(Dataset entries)
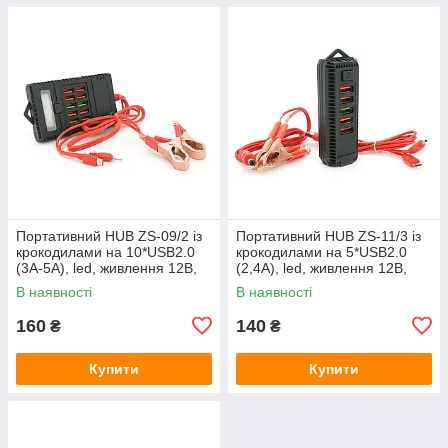
Портативний HUB ZS-09/2 із
Портативний HUB ZS-11/3 із
крокодилами на 10*USB2.0
крокодилами на 5*USB2.0
(3A-5А), led, живлення 12В,
(2,4А), led, живлення 12В,
Black, Box
Black, Box
В наявності
В наявності
160
140
₴
₴
Купити
Купити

● YOUR GOAL
Show all lines from the entries that hold "Портативний".

● TASK SOLUTION
Портативний HUB ZS-09/2 із
Портативний HUB ZS-11/3 із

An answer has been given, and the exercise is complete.